Habilitation à Diriger des Recherches

Analysis of Interconnected Systems with Nonlinear and Hybrid Dynamics

• Submission of Manuscript: December 6th, 2024
• Date of Defence: March 14th, 2025
• Recording of the Presentation: HDR Defence Talk
• Manuscript: Final Draft
• Reviewers:
• Antoine Girard, Directeur de Recherche, CNRS, France
• Lars Grüne, Professor, University of Bayreuth, Germany
• Joao Hespanha, Professor, University of California at Santa Barbara, USA
• Examiners:
• Bernard Brogliato, Directeur de Recherche, INRIA, France
• Daniel Liberzon, Professor, University of Illinois at Urbana-Champaign, USA
• Christophe Prieur, Directeur de Recherche, CNRS, France
• Hyungbo Shim, Professor, Seoul National University, South Korea
• Marraine: Sophie Tarbouriech, Directrice de Recherche, CNRS, France

• Abstract: The complexity of modern control systems can often be attributed to two elements: firstly, such systems involve logic-based decision making which results in dynamics at different time scales, and secondly, these systems comprise several subsystems which play an important role in shaping the properties of the integrated system. Following this viewpoint, the thesis addresses the analysis techniques for interconnection of systems described by switching, nonsmooth, or more generally, hybrid dynamics in both deterministic and stochastic framework.

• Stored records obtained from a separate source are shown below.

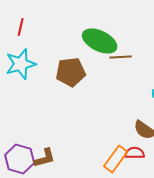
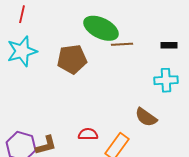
red semicircle: (135, 153) -> (88, 134), moved

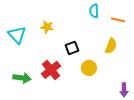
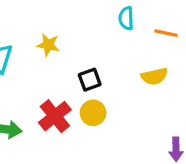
yellow semicircle: (111, 46) -> (154, 76), turned 56
yellow circle: (89, 68) -> (93, 113), moved

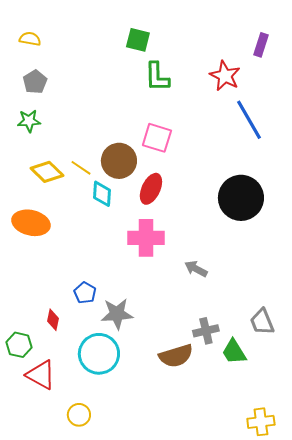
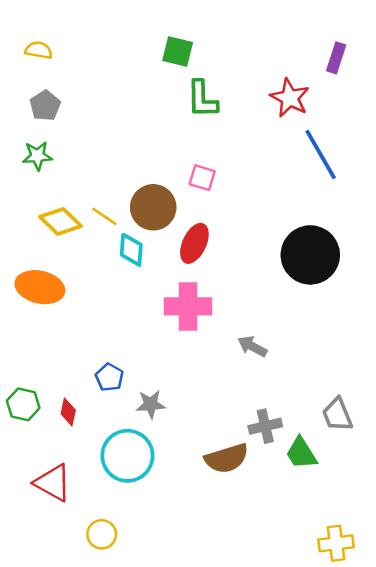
pink square: (157, 138) -> (202, 178), size x0.7
gray star: (117, 314) -> (151, 404), size x0.7
green hexagon: (19, 345) -> (23, 404), moved

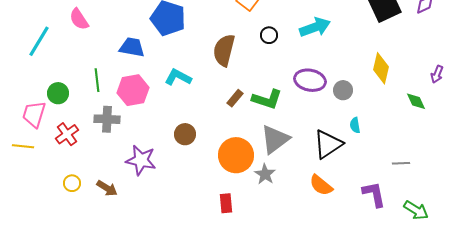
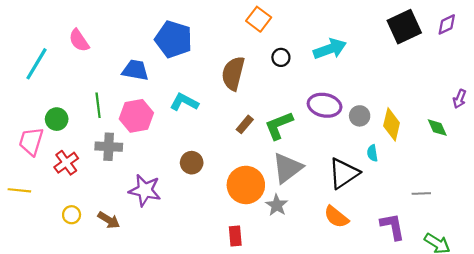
yellow diamond: (381, 68) -> (392, 124), moved
green L-shape: (267, 99) -> (279, 125), turned 140
yellow line: (23, 146) -> (19, 190), moved

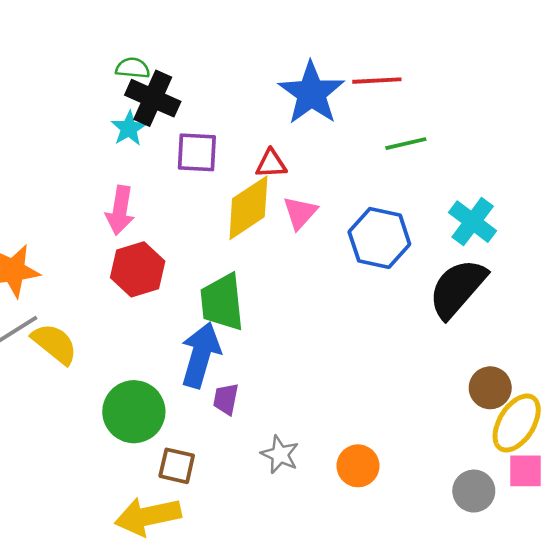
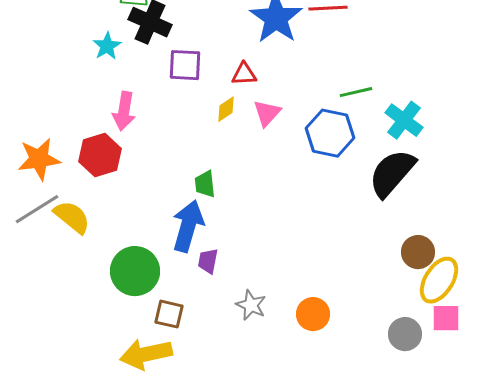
cyan star: (129, 128) -> (107, 46), moved
green line: (406, 144) -> (356, 92), moved
yellow diamond: (248, 208) -> (226, 109), size x0.5
red hexagon: (138, 269) -> (100, 155), moved
green trapezoid: (222, 302) -> (205, 184), size x0.6

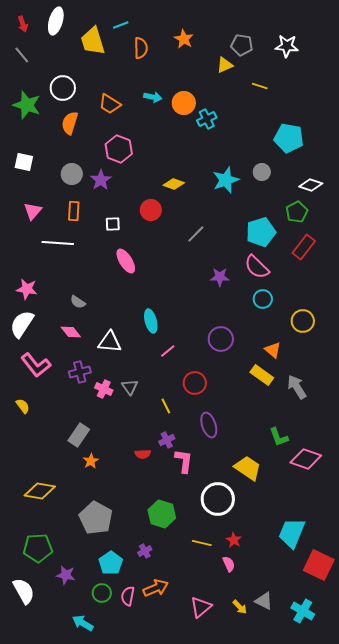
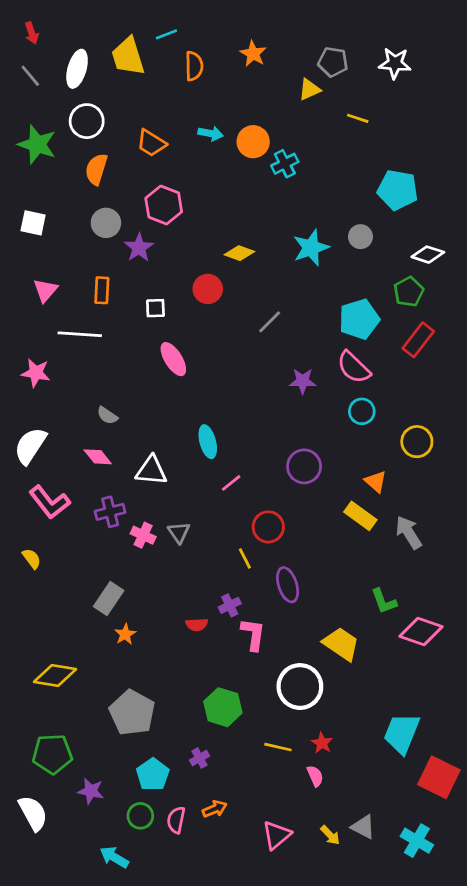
white ellipse: (56, 21) -> (77, 69), moved
gray circle: (72, 174) -> (106, 223), moved
pink star: (27, 289) -> (36, 373), moved
yellow line: (166, 406) -> (245, 559), moved
orange arrow: (156, 588) -> (215, 809), size x0.7

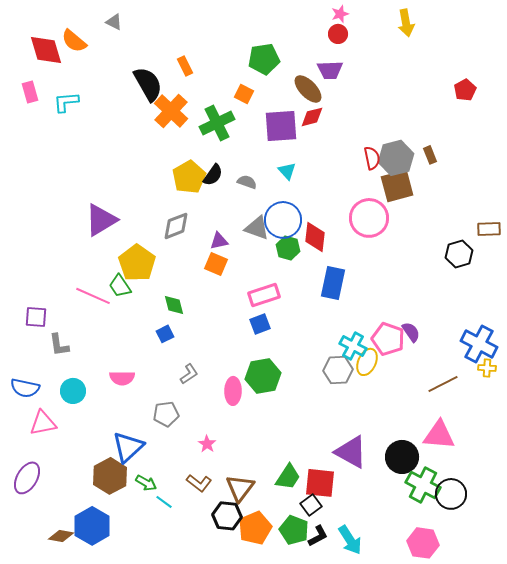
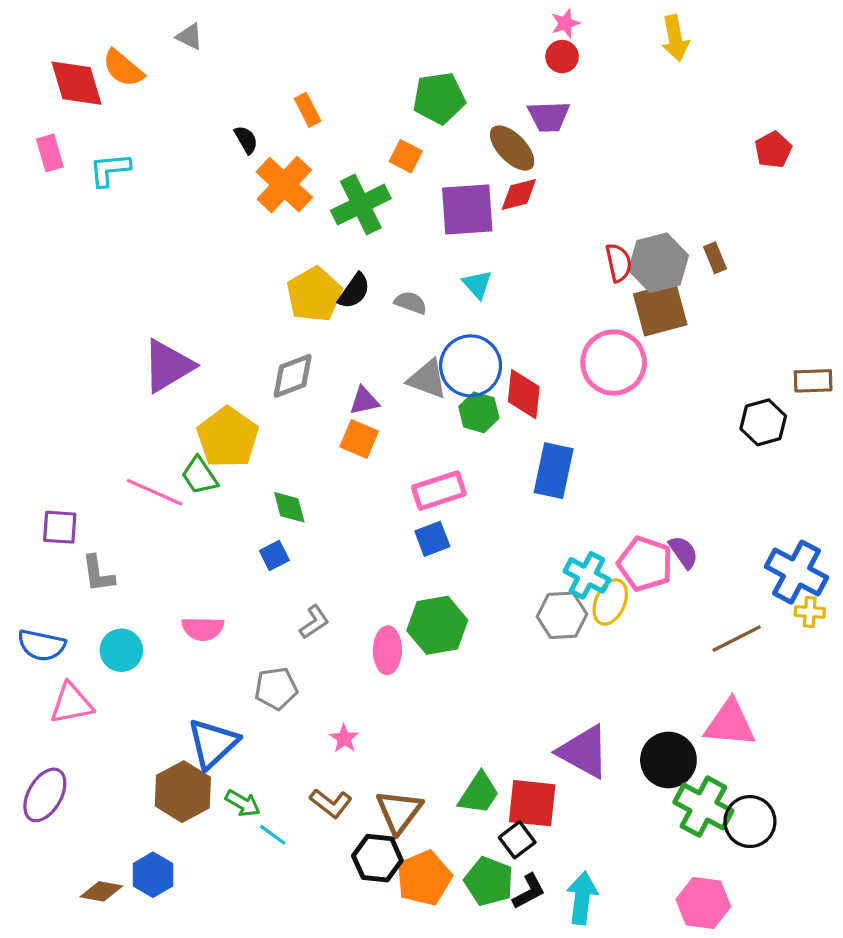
black semicircle: (148, 84) -> (246, 140), size x0.5
blue hexagon: (92, 526) -> (153, 875), size x0.7
cyan arrow: (350, 540) -> (582, 898), turned -140

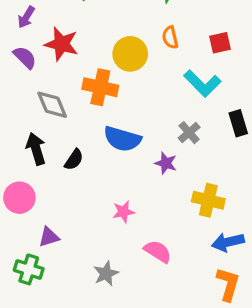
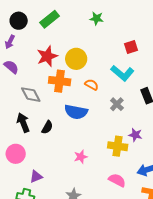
orange semicircle: (170, 37) -> (92, 85), moved, turned 136
red star: (61, 44) -> (47, 56), moved, turned -30
purple star: (166, 163) -> (135, 135), moved
yellow cross: (208, 200) -> (118, 146), moved
pink semicircle: (158, 251) -> (117, 180), moved

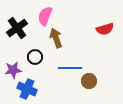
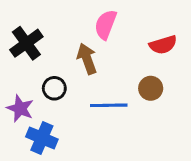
pink semicircle: (45, 16) -> (106, 25), moved
purple star: (13, 70) -> (20, 108), turned 30
brown circle: (89, 81) -> (151, 88), moved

  Starting from some earlier work, we first present the classical cascade configuration for time-dependent switched systems where the stability conditions are formulated for a certain class of switching signals using multiple Lyapunov functions, and the notion of input-to-state stability. As a generalization, and using the tools from nonsmoth analysis, we study the feedback interconnections of Filippov differential inclusions (for state-dependent switched systems) with application to observer-based control, and anti-maximal monotone differential inclusions (for projected systems, complementarity systems, and sweeping processes) with application to analyzing certain optimization algorithms. Moving forward, and in the spirit of studying a broader class of interconnections, we study graph-coupled nonlinear systems where the exchange of information between agents is described by switching, but jointly-connected, graphs. The analysis of such systems is carried out by developing singular perturbation theory for hybrid systems, where we propose a novel decomposition of hybrid systems resulting in a continuous-time quasi-steady-state system and a purely discrete-time boundary layer system with constrained switching. We provide conditions for asymptotic practical stability, which in the setting of graph-based interconnections, translate to checking some properties of the graphs and the stability of reduced-order subsystems.

  In the final part of the thesis, we step away from the deterministic framework and study interconnections in stochastic setting that appear in the design of certain filtering algorithms. The first such class of interconnections is seen in ensemble filters (for systems described by stochastic differential equations and discrete observations) where we propose algorithms for computing the approximation of the posterior distribution of the state conditioned upon the measurements by simulating particles resulting from continuous-discrete McKean-Vlasov type differential equations. We then develop appropriate tools for analyzing the interconnection of particles coupled to each other via the empirical mean and empirical covariance. Another class of interconnections is seen in studying filtering algorithms with unknown parameters (such as noise covariances), where we use Bayesian inference algorithms and the optimal estimate is described by a probabilisitic weighted sum of the conditional posteriors. Under certain assumptions on system dynamics, we study asymptotic convergence for such algorithms towards the optimal solution determined by complete information of the parameters.